(Dataset items)
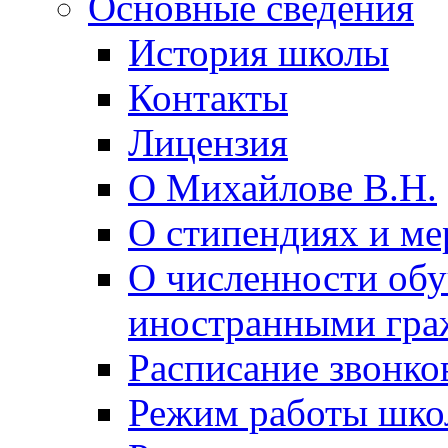
Основные сведения
История школы
Контакты
Лицензия
О Михайлове В.Н.
О стипендиях и ме
О численности об
иностранными гра
Расписание звонко
Режим работы шк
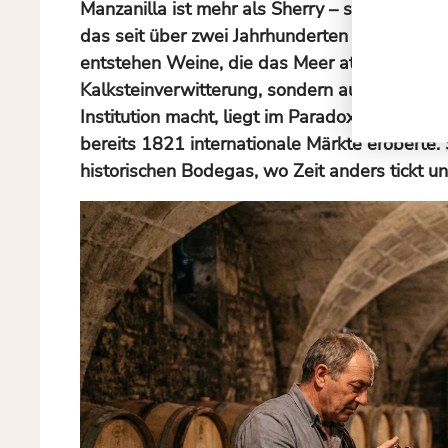
Manzanilla ist mehr als Sherry – sie ist salz
das seit über zwei Jahrhunderten die Geheimn
entstehen Weine, die das Meer atmen. Die küh
Kalksteinverwitterung, sondern auch jene Flor
Institution macht, liegt im Paradox: Hier verb
bereits 1821 internationale Märkte eroberte.
historischen Bodegas, wo Zeit anders tickt u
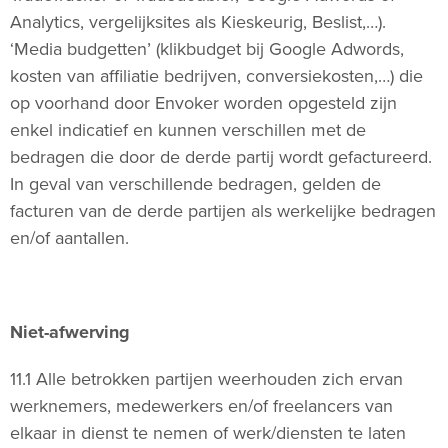
Analytics, vergelijksites als Kieskeurig, Beslist,…).
‘Media budgetten’ (klikbudget bij Google Adwords,
kosten van affiliatie bedrijven, conversiekosten,…) die
op voorhand door Envoker worden opgesteld zijn
enkel indicatief en kunnen verschillen met de
bedragen die door de derde partij wordt gefactureerd.
In geval van verschillende bedragen, gelden de
facturen van de derde partijen als werkelijke bedragen
en/of aantallen.
Niet-afwerving
11.1 Alle betrokken partijen weerhouden zich ervan
werknemers, medewerkers en/of freelancers van
elkaar in dienst te nemen of werk/diensten te laten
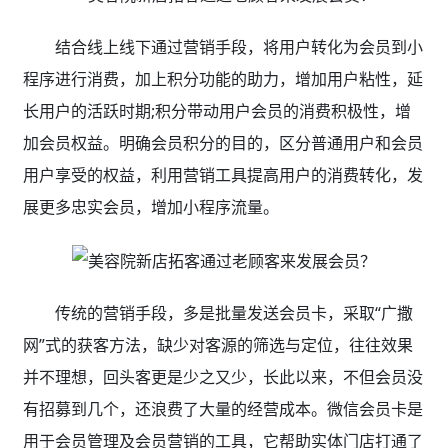
结合线上线下通过营销手段，将用户转化为会员到小
程序进行消费，加上积分功能的助力，增加用户粘性，延
长用户的活跃时期;积分带动用户会员的消费积极性，增
加会员权益。明确会员积分的目的，区分普通用户和会员
用户享受的权益，利用营销工具提高用户的消费转化，发
展更多忠实会员，增加小程序流量。
传统的营销手段，多是批量发送会员卡，采取“广撒
网”式的获客方法，缺少对客源的筛选与定位，往往效果
并不理想，回头客更是少之又少，长此以来，不但会员没
有招募到几个，还浪费了大量的经营成本。微信会员卡是
用于会员管理及会员营销的工具，它帮助实体门店打通了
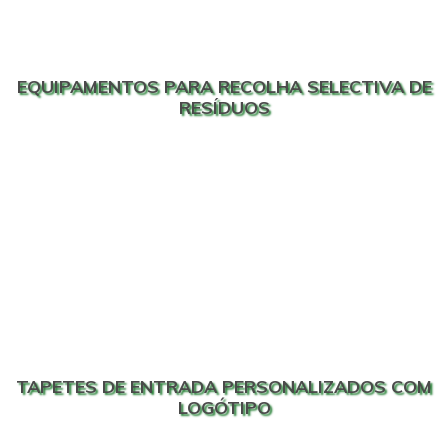
EQUIPAMENTOS PARA RECOLHA SELECTIVA DE
RESÍDUOS
TAPETES DE ENTRADA PERSONALIZADOS COM
LOGÓTIPO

What the task requires — For the entries above, please state how many lines contain the string "door"; give the number and nothing else.

Task response — 2